[Data entries]
+ + + + +

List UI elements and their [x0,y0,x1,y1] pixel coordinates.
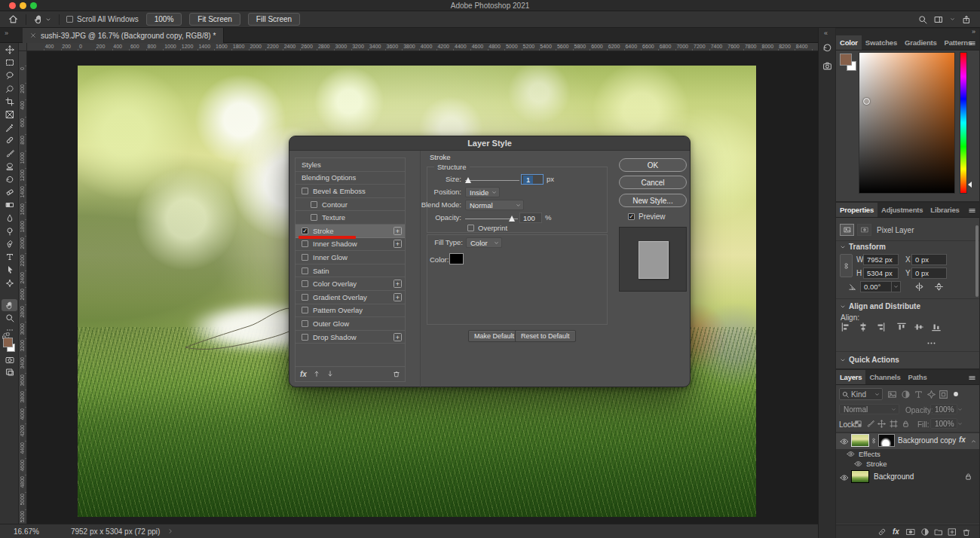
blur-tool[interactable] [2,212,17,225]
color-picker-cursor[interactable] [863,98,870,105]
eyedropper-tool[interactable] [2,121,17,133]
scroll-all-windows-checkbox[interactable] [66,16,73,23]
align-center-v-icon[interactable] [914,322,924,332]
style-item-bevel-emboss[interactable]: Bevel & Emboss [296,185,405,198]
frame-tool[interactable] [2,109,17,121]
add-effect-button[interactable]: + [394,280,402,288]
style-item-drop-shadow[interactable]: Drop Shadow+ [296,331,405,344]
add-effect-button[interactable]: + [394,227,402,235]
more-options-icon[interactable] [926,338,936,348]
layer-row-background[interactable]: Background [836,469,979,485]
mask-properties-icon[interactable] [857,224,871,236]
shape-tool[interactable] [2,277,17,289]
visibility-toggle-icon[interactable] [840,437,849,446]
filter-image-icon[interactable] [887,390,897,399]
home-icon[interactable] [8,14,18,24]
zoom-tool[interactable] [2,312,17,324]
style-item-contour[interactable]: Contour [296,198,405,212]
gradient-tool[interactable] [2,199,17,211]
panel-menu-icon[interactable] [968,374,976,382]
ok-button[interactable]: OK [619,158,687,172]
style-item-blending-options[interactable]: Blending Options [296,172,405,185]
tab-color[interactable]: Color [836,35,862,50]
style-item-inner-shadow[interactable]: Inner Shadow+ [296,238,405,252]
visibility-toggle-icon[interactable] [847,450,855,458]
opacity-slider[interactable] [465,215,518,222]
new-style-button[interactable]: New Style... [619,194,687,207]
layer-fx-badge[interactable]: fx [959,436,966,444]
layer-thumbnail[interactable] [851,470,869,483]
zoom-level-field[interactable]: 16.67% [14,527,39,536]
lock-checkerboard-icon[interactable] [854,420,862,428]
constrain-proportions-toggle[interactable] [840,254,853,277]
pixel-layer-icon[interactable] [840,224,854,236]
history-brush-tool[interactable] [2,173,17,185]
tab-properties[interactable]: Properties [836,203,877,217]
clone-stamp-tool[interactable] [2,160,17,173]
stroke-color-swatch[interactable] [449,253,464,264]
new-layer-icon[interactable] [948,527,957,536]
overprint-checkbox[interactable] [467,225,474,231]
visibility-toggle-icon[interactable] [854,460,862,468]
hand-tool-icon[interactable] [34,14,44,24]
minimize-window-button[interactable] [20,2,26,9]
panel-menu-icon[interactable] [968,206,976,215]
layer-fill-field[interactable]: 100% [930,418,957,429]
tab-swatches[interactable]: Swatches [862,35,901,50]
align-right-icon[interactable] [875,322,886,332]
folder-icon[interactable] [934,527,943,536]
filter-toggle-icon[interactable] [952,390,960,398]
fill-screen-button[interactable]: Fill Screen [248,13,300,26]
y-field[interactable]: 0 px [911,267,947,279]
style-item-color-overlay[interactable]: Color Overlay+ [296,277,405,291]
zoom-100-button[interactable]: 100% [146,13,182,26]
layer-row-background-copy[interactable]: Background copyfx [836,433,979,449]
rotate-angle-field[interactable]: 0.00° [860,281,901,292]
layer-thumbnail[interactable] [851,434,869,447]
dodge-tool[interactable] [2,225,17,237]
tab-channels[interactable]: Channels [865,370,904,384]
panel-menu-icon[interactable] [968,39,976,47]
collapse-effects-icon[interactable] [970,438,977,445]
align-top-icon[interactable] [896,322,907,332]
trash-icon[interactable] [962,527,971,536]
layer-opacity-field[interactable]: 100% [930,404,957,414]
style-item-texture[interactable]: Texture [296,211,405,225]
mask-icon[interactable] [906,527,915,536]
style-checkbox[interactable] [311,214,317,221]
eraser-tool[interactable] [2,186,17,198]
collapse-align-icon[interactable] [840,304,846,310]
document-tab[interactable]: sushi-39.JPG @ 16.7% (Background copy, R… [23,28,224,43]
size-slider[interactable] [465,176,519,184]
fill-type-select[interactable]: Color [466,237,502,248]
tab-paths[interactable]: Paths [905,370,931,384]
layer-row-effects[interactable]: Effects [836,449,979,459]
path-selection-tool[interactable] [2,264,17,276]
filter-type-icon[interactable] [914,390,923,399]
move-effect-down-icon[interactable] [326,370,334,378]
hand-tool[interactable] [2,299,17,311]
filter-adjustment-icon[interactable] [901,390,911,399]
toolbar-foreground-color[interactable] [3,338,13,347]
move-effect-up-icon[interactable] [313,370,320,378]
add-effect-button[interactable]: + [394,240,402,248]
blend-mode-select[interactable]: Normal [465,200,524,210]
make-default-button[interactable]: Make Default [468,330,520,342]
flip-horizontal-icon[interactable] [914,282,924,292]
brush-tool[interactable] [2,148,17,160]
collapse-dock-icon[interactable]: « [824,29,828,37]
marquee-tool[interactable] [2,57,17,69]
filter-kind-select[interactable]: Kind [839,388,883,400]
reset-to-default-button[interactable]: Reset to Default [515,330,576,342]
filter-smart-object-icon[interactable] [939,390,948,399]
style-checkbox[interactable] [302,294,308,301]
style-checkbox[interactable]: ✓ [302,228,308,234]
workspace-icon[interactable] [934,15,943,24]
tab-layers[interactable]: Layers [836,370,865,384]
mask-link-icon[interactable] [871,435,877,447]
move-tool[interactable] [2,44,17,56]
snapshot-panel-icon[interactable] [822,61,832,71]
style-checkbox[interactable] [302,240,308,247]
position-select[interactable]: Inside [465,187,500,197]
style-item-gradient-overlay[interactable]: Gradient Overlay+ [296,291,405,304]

+ + + + +

PROBLEM
Please give the number of lines in the data where "options" appears, without any other words.

WRITTEN RESPONSE
2